Magnetic Inks for Printing Functional Materials

Abstract

The demand for new novel materials has never been higher. This is driven by the advancement in technologies such as wearable electronics. As more novel applications emerge, the need for materials fit for the tasks follows. Many emerging fabrication techniques such as additive manufacturing strive to claim governance over new material properties. However, they remain largely subject to the use of homogeneous materials to create structures. Comparatively, natural structures, such as the cuticle arrangement in dragonfly wings dictate the functionality of the wing, lending one of the most efficient and manoeuvrable flyers on earth. Understanding that heterogeneities define function, we explore simple benchtop techniques to create readily functional materials. Such techniques involve the use of magnetic inks, which can be remotely manipulated using external magnetic fields. When miscible ferrofluid droplets are guided with a magnet through a viscous prepolymer, they trace trail patterns in their wake. It is shown that such patterns create pattern-specific reductions in the elastic modulus compared to the matrix. When the ink is comprised of magnetic carbon nanotubes, we show the simple dynamic-assembly of the ink into conductive networks. The networks are easily encased in a rubber like matrix to readily obtain functioning strain and oil sensors. In a similar manner biosensors are created using the immobilization of antibodies on the surface the nanotubes. The fabrication technique results in simple and economical sensors able to detect target biomarkers within sixty seconds.
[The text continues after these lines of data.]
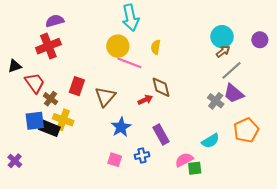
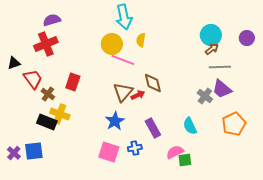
yellow semicircle: (156, 47) -> (141, 40), moved
gray line: (231, 70) -> (220, 67), turned 40
brown triangle: (105, 97) -> (123, 92), moved
blue square: (35, 121) -> (34, 151), moved
cyan semicircle: (210, 141) -> (190, 126), moved, turned 96
pink square: (115, 160) -> (109, 152), size x1.5

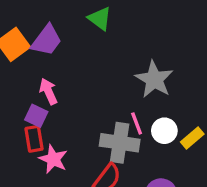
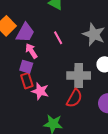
purple trapezoid: (46, 40) -> (25, 33), moved
pink line: (137, 123) -> (58, 38), moved

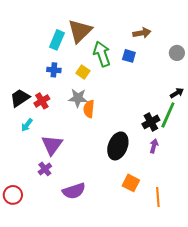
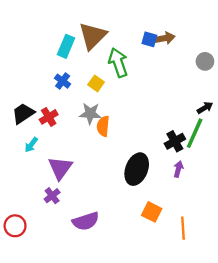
blue square: (129, 56) -> (149, 39), moved
blue cross: (54, 70) -> (63, 81), turned 32

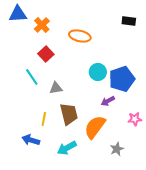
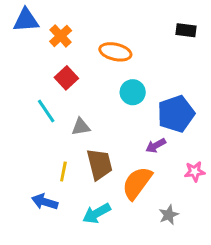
cyan circle: (98, 72) -> (133, 92), moved

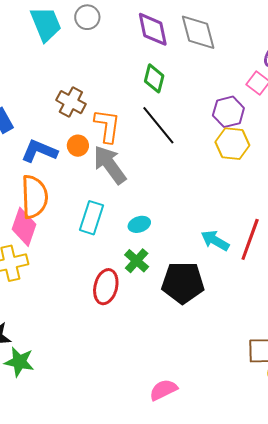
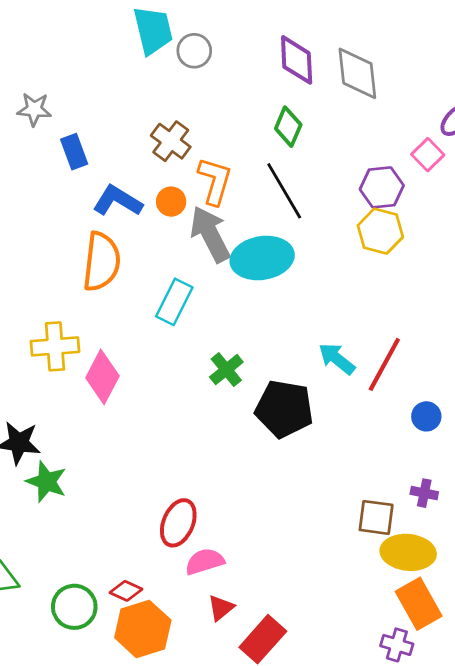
gray circle: (87, 17) -> (194, 51), moved
cyan ellipse: (139, 224) -> (262, 258), moved, size x2.0
pink diamond: (24, 227) -> (102, 377), moved
red ellipse: (106, 287) -> (178, 523), moved
pink semicircle: (163, 390) -> (205, 562), moved

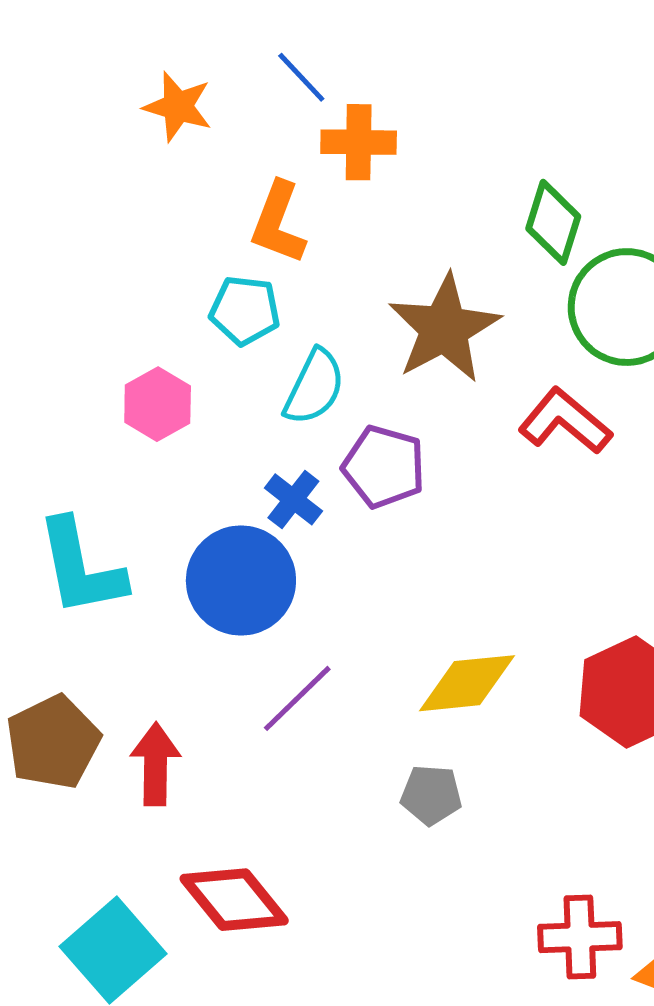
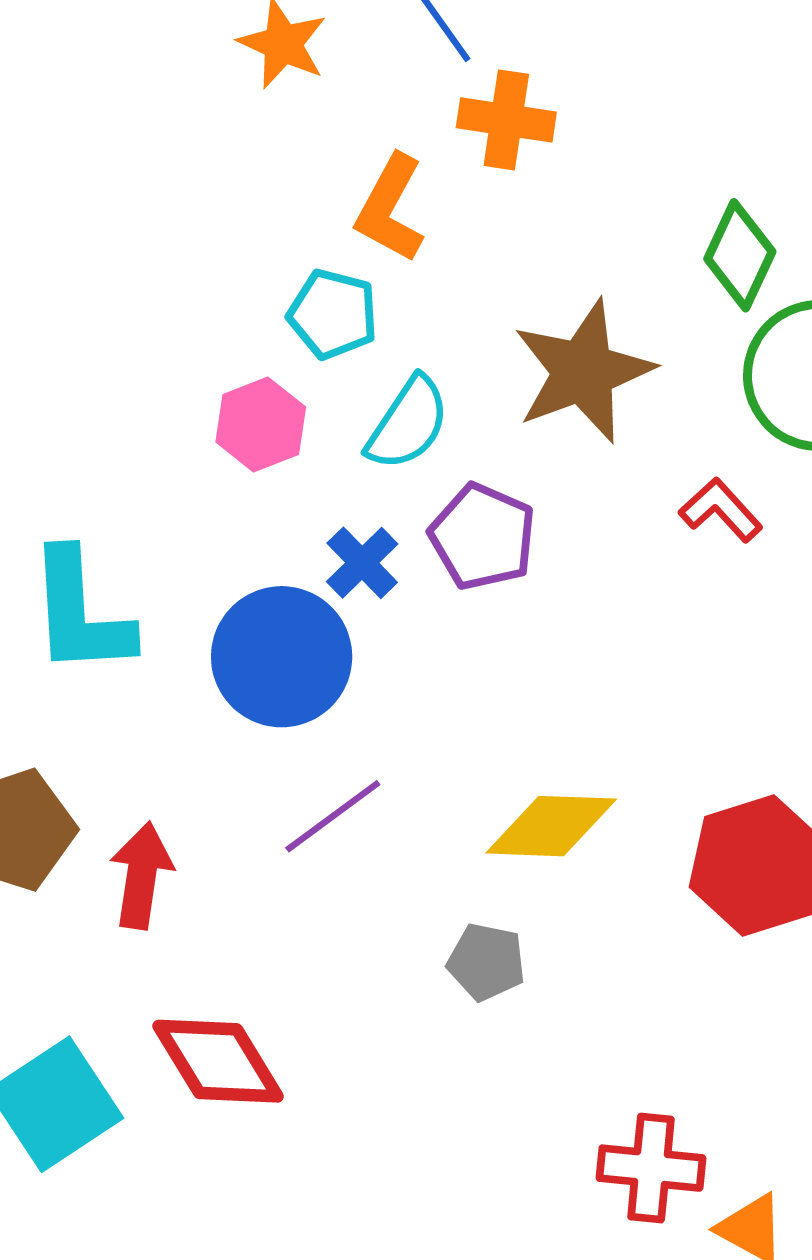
pink hexagon: (158, 404) -> (261, 425), moved
red L-shape: (565, 421) -> (721, 510), size x0.7

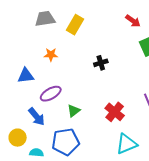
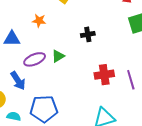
green triangle: (74, 111) -> (58, 56), moved
red cross: (115, 112) -> (104, 75), moved, turned 36

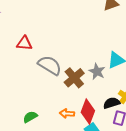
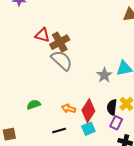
brown cross: (74, 78) -> (60, 42), moved
black semicircle: (112, 103) -> (112, 107), turned -77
We equally explore how cells can be manipulated using engineered buffer solutions and magnetic field geometries, leading to simulations to optimize cell separation in microfluidic channels and macroscale patterning of blood and cancer cells. Magnetic inks can open an avenue to facile and economic fabrication techniques in all facets of industrial applications spanning from wearable electronics to biological sensors to tissue engineering.